记录遇见的校招笔试题
频率计数器
`timescale 1ns/1ps
/*
若参考时钟为100MHz
检测频率范围1Hz~1MHz,由于参考时钟远快于被测时钟
现将被测时钟打三拍检测上升沿
然后再参考时钟域下计数
上升沿计数清零并保存计数器最大值
然后用参考时钟除以(计数最大值+1)得到被测时钟频率
若参考时钟频率为100MHz
检测频率范围1MHz到200MHZ或者1MZ~100MHz、1MHz~500MHz
先用被测时钟进行计数到199、99、499,,目的是为了降低被测时钟频率,方便100MHz去采样
0~99:1;100~199:0,其他亦然
将该信号打3拍进入参考时钟域
在高电平期间计数
在下降沿锁存计数最大值
然后计算频率
用参考时钟频率*高电平计数周期(被测时钟域下100)/ (高电平下参考时钟计数最大值+1)
*/
module frequency_counter(
input wire clk_100MHz, // 100 MHz reference clock
input wire reset, // Reset signal
input wire signal_in, // Input signal whose frequency needs to be measured
output reg [31:0] frequency // Measured frequency output
);
reg [31:0] counter_100MHz; // Counter for 100 MHz clock cycles
reg [31:0] signal_period; // Measured period of the input signal in 100 MHz clock cycles
/*
reg [31:0] signal_edge_count; // Edge count of input signal
reg signal_in_prev; // Previous state of the input signal
always @(posedge clk_100MHz or posedge reset) begin
if (reset) begin
counter_100MHz <= 32'd0;
signal_period <= 32'd0;
signal_in_prev <= 1'b0;
signal_edge_count <= 32'd0;
frequency <= 32'd0;
end else begin
// Count 100 MHz clock cycles
counter_100MHz <= counter_100MHz + 1;
// Detect rising edge of input signal
if (signal_in && !signal_in_prev) begin
// Capture the period of the signal in 100 MHz clock cycles
signal_period <= counter_100MHz;
counter_100MHz <= 32'd0; // Reset the 100 MHz counter
signal_edge_count <= signal_edge_count + 1; // Increment edge count
end
// Save the current state of the input signal
signal_in_prev <= signal_in;
// Calculate frequency only when we have measured at least one period
if (signal_period != 32'd0) begin
// Frequency = 100 MHz / signal period (in 100 MHz clock cycles)

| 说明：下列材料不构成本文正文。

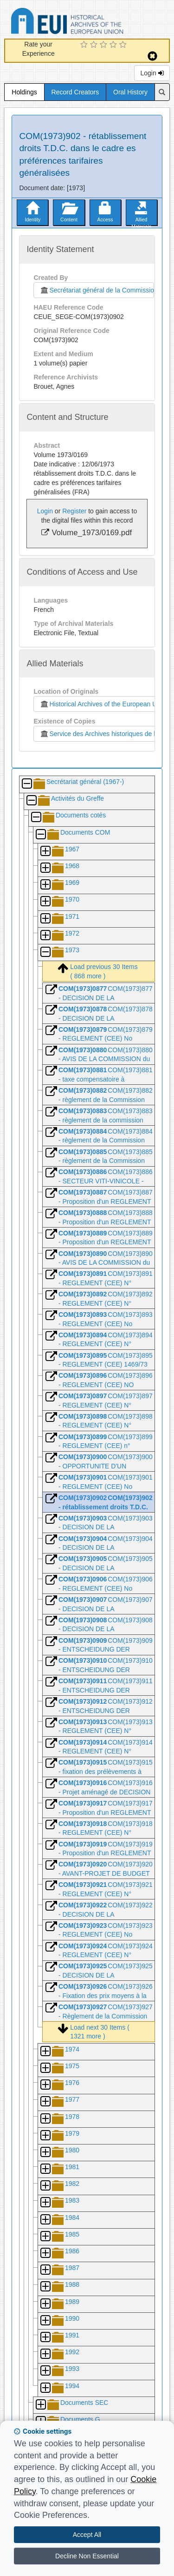  What do you see at coordinates (96, 290) in the screenshot?
I see `Secrétariat général de la Commission` at bounding box center [96, 290].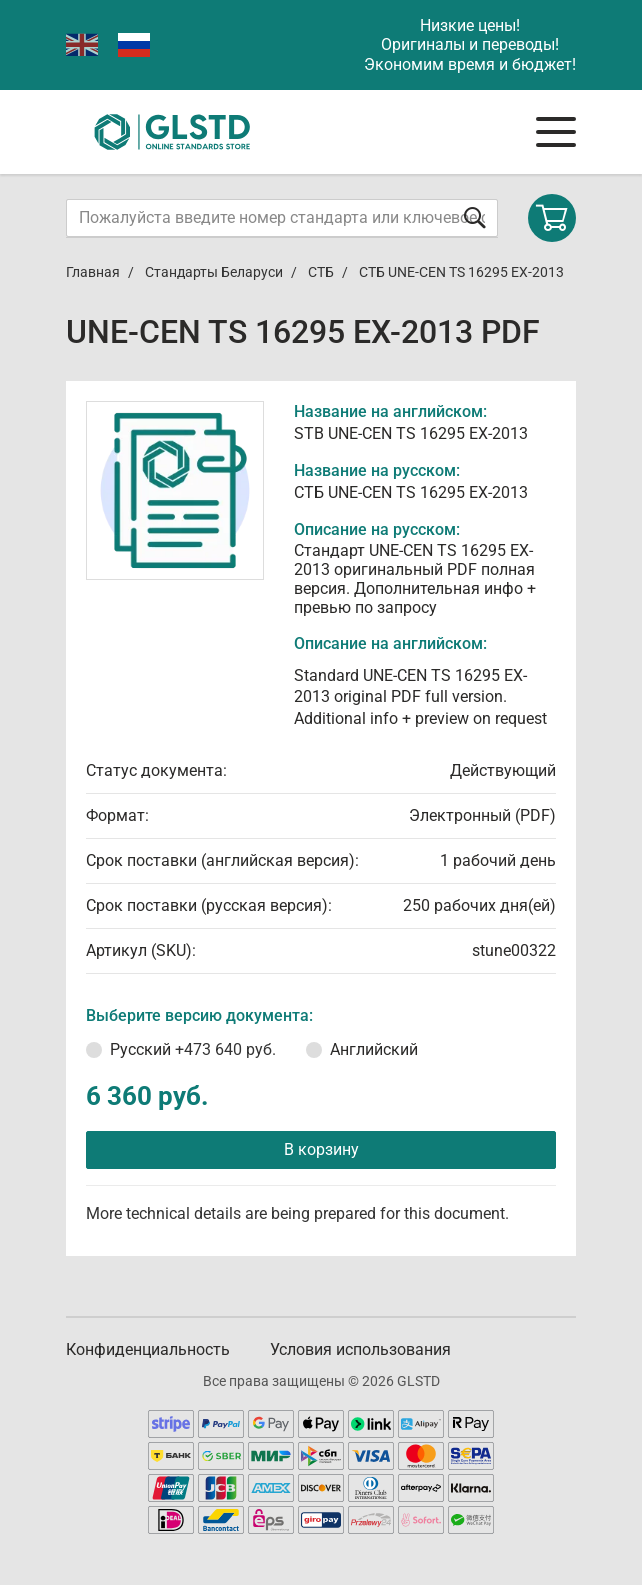  I want to click on [Shopping cart], so click(552, 218).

frequency <= 100_000_000 / signal_period;
end
end
end
*/
reg [2:0] signal_in_prev;
reg out_flag;
always@(posedge clk_100MHz)begin
if(reset)begin
signal_in_prev <= 0;
end
else begin
signal_in_prev <= {signal_in_prev[1:0],signal_in};
end
end
always@(posedge clk_100MHz)begin
if(reset)begin
counter_100MHz <= 0;
signal_period <= 0;
counter_100MHz <= 0;
out_flag <= 0;
end
else if(signal_in_prev[2:1]==2'b01)begin
signal_period <= counter_100MHz;
counter_100MHz <= 0;
out_flag <= 1;
end
else begin
counter_100MHz <= counter_100MHz + 1;
signal_period <= signal_period;
out_flag <= 0;
end
end
always@(posedge clk_100MHz)begin
if(reset)begin
frequency <= 0;
end
else if(out_flag)begin
frequency <= 100_000_000 / (signal_period + 1);
end
else begin
frequency <= frequency;
end
end
endmodule
`timescale 1ns/1ps
module frequency_counter_tb;
// Parameters
localparam CLK_PERIOD = 10; // 100 MHz clock period (10 ns)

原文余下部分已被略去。